EUS-FNA has been the mainstay for sampling pancreatic and nonpancreatic masses for more than 2 decades. However, it has several limitations: insufficient tissue volume, the need for core tissue to establish a diagnosis, and the availability of rapid on-site evaluation.[3,11] EUS-FNB with specialized needles—fork-tip and Franseen— was introduced to provide histologic quality tissue samples.[3] The performance characteristics (including histologic adequacy) of fork-tip and Franseen needles seem to be equivalent in many studies, including a randomized controlled trial.[14] In addition to common adverse events of bleeding, postprocedural pain, and pancreatitis associated with EUS-guided tissue acquisition, pneumothorax was reported using EUS-FNA in lung tissue sampling.[3,6,15] Although pneumothorax has not been reported using EUS-FNB, necessary precautions before, during, and after the procedure must be implemented before considering EUS-FNB for lung tissue acquisition.
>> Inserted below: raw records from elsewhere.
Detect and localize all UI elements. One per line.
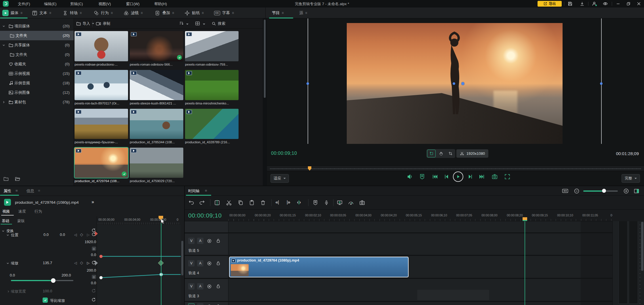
- subtab-speed[interactable]: 速度: [18, 209, 26, 214]
- media-item[interactable]: pexels-rodnae-productions-...: [75, 31, 128, 66]
- tab-timeline[interactable]: 时间轴: [188, 188, 199, 194]
- redo-icon[interactable]: [199, 200, 205, 205]
- chevron-right-icon[interactable]: [7, 290, 10, 293]
- interpolation-icon[interactable]: []: [92, 247, 96, 251]
- media-item[interactable]: pexels-roman-odintsov-566...: [130, 31, 183, 66]
- play-button[interactable]: [453, 171, 463, 182]
- section-basic[interactable]: 基础: [2, 218, 9, 224]
- tab-menu-icon[interactable]: ≡: [20, 11, 23, 15]
- tab-filters[interactable]: 滤镜≡: [123, 7, 143, 18]
- import-button[interactable]: 导入: [76, 18, 94, 29]
- track-lock-icon[interactable]: [216, 260, 221, 266]
- tab-stickers[interactable]: 贴纸≡: [184, 7, 204, 18]
- copy-icon[interactable]: [238, 200, 243, 206]
- kf-playhead-line[interactable]: [161, 217, 161, 305]
- close-icon[interactable]: [637, 1, 641, 6]
- marker-icon[interactable]: [313, 200, 318, 206]
- tab-subtitles[interactable]: CC 字幕≡: [214, 7, 234, 18]
- track-audio-toggle[interactable]: A: [197, 283, 203, 289]
- add-keyframe-icon[interactable]: ◇: [80, 232, 83, 237]
- media-item-selected[interactable]: production_id_4729764 (108...: [75, 148, 128, 183]
- marker-icon[interactable]: [419, 174, 425, 180]
- timeline-scrollbar[interactable]: [641, 222, 643, 271]
- sidebar-item-favorites[interactable]: 收藏夹 (0): [0, 59, 74, 69]
- tab-menu-icon[interactable]: ≡: [16, 188, 18, 193]
- track-visibility-icon[interactable]: [207, 284, 212, 289]
- ripple-next-icon[interactable]: |»: [287, 199, 290, 205]
- tab-behaviors[interactable]: 行为≡: [93, 7, 113, 18]
- crop-tool-button[interactable]: [446, 150, 455, 157]
- media-item[interactable]: production_id_3785344 (108...: [130, 109, 183, 144]
- tab-menu-icon[interactable]: ≡: [141, 11, 143, 15]
- grid-view-icon[interactable]: [195, 21, 200, 26]
- paste-icon[interactable]: [249, 200, 255, 206]
- export-button[interactable]: 导出: [538, 1, 562, 7]
- keyframe-curves[interactable]: [97, 225, 181, 305]
- add-keyframe-icon[interactable]: ◇: [80, 260, 83, 265]
- media-item[interactable]: pexels-ron-lach-8970117 (Or...: [75, 70, 128, 105]
- menu-edit[interactable]: 编辑(E): [44, 1, 56, 7]
- menu-window[interactable]: 窗口(W): [126, 1, 140, 7]
- prev-keyframe-icon[interactable]: ◁: [74, 233, 77, 237]
- right-guide-line[interactable]: [601, 18, 602, 144]
- playback-quality-dropdown[interactable]: 完整: [622, 174, 640, 183]
- track-video-toggle[interactable]: V: [188, 260, 195, 266]
- track-video-toggle[interactable]: V: [188, 238, 195, 244]
- tab-menu-icon[interactable]: ≡: [49, 11, 52, 15]
- sidebar-item-project-media[interactable]: 项目媒体 (20): [0, 21, 74, 31]
- track-height-icon[interactable]: [634, 188, 639, 194]
- undo-icon[interactable]: [188, 200, 195, 205]
- go-to-start-icon[interactable]: [432, 174, 438, 180]
- record-button[interactable]: 录制: [96, 18, 110, 29]
- subtab-behavior[interactable]: 行为: [35, 209, 42, 214]
- sidebar-item-sample-video[interactable]: 示例视频 (15): [0, 69, 74, 78]
- monitor-scrub-bar[interactable]: [267, 165, 644, 171]
- chevron-down-icon[interactable]: [6, 234, 9, 237]
- mute-icon[interactable]: [407, 174, 413, 180]
- tab-menu-icon[interactable]: ≡: [232, 11, 234, 15]
- media-item[interactable]: pexels-владимир-брызгин-...: [75, 109, 128, 144]
- split-icon[interactable]: [214, 200, 220, 206]
- hand-tool-button[interactable]: [437, 150, 445, 157]
- track-visibility-icon[interactable]: [207, 261, 212, 266]
- sidebar-item-sample-audio[interactable]: 示例音频 (18): [0, 78, 74, 88]
- track-lock-icon[interactable]: [216, 283, 221, 289]
- open-folder-icon[interactable]: [15, 177, 20, 181]
- track-lane[interactable]: [228, 234, 581, 255]
- tab-source-monitor[interactable]: 源≡: [299, 7, 308, 18]
- download-icon[interactable]: [580, 1, 585, 6]
- timeline-playhead-line[interactable]: [525, 221, 525, 305]
- menu-file[interactable]: 文件(F): [18, 1, 30, 7]
- screen-record-icon[interactable]: [337, 200, 343, 206]
- track-lane[interactable]: [228, 279, 581, 301]
- tab-menu-icon[interactable]: ≡: [205, 188, 207, 193]
- timeline-zoom-knob[interactable]: [602, 189, 606, 193]
- keyframe-edge-marker[interactable]: [95, 231, 98, 236]
- microphone-icon[interactable]: [324, 200, 329, 206]
- tab-menu-icon[interactable]: ≡: [282, 11, 284, 15]
- kf-scrollbar[interactable]: [181, 241, 183, 275]
- zoom-in-icon[interactable]: [623, 188, 629, 194]
- restore-icon[interactable]: [626, 1, 631, 6]
- transform-anchor-handle[interactable]: [461, 82, 464, 85]
- track-video-toggle[interactable]: V: [188, 303, 195, 305]
- tab-menu-icon[interactable]: ≡: [305, 11, 308, 15]
- track-row-3[interactable]: V A 轨道 3: [185, 279, 612, 302]
- subtab-video[interactable]: 视频: [2, 209, 10, 214]
- tab-menu-icon[interactable]: ≡: [172, 11, 174, 15]
- scrub-playhead[interactable]: [308, 166, 311, 171]
- tab-text[interactable]: 文本≡: [32, 7, 52, 18]
- position-y-value[interactable]: 0.0: [57, 232, 68, 237]
- tab-menu-icon[interactable]: ≡: [202, 11, 204, 15]
- next-keyframe-icon[interactable]: ▷: [87, 261, 89, 265]
- track-audio-toggle[interactable]: A: [197, 303, 203, 305]
- ripple-previous-icon[interactable]: «|: [275, 199, 279, 205]
- sidebar-item-folder[interactable]: 文件夹 (20): [0, 31, 74, 40]
- chevron-down-icon[interactable]: [0, 44, 7, 47]
- track-lock-icon[interactable]: [216, 238, 221, 243]
- scale-slider-knob[interactable]: [51, 278, 56, 283]
- chevron-down-icon[interactable]: [0, 25, 7, 28]
- section-mask[interactable]: 蒙版: [17, 218, 25, 224]
- next-keyframe-icon[interactable]: ▷: [87, 233, 89, 237]
- fit-dropdown[interactable]: 适应: [270, 174, 289, 183]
Our report highlights that EUS-guided FNB is safe and effective for lung lesions that are near the esophageal wall. A multidisciplinary discussion with interventional radiology and pulmonology should take place before sampling for lung lesions by EUS. The risk of pneumothorax should also be mentioned when obtaining the informed consent.

DISCLOSURES

Author contributions: M. Abdallah: manuscript writing and manuscript review. N. McDonald and G. Suryawanshi: manuscript writing. B. Hanson: manuscript review and intellectual input. M. Bilal: manuscript review, intellectual input, and is the article guarantor.

Financial disclosures: None to report.

Informed consent was obtained for this case report.